> _Items listed in a dataset_:
☆ ☆ ☆ ☆ ☆ ☆ ☆

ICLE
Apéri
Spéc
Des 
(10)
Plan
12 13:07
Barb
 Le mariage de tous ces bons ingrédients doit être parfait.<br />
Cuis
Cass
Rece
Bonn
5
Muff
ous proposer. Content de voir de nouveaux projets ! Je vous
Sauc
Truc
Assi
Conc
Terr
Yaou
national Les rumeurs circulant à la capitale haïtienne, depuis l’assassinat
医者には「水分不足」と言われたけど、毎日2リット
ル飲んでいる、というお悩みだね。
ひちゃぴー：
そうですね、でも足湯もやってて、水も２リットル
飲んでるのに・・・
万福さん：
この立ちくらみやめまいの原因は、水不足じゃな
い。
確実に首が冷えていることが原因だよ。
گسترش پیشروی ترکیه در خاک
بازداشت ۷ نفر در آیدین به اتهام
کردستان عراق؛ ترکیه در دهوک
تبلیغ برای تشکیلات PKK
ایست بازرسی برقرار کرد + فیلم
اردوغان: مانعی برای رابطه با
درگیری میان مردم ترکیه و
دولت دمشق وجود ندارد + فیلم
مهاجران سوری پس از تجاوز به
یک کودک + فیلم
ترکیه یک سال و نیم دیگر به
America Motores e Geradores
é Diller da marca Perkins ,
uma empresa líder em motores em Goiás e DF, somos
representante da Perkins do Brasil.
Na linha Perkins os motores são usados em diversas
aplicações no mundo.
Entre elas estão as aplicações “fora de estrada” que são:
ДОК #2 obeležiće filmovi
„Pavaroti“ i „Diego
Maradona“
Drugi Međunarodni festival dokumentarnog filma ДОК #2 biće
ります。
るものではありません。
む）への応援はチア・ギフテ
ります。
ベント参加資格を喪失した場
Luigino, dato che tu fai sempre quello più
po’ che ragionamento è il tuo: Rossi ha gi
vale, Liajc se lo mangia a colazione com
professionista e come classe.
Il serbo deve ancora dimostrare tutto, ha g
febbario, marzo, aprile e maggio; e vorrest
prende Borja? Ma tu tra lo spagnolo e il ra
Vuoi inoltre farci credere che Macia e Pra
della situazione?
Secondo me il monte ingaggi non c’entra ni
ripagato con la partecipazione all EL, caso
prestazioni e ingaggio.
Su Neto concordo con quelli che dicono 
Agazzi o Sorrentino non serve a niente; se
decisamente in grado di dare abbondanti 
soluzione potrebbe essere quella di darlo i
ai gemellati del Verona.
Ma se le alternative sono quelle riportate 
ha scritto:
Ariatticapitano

☆ ☆ ☆ ☆ ☆ ☆ ☆

> _EXERCISE DETAILS_: All lines in the records that contain "Perkins" are to be copied and returned.

> _RESPONSE_:
é Diller da marca Perkins ,
representante da Perkins do Brasil.
Na linha Perkins os motores são usados em diversas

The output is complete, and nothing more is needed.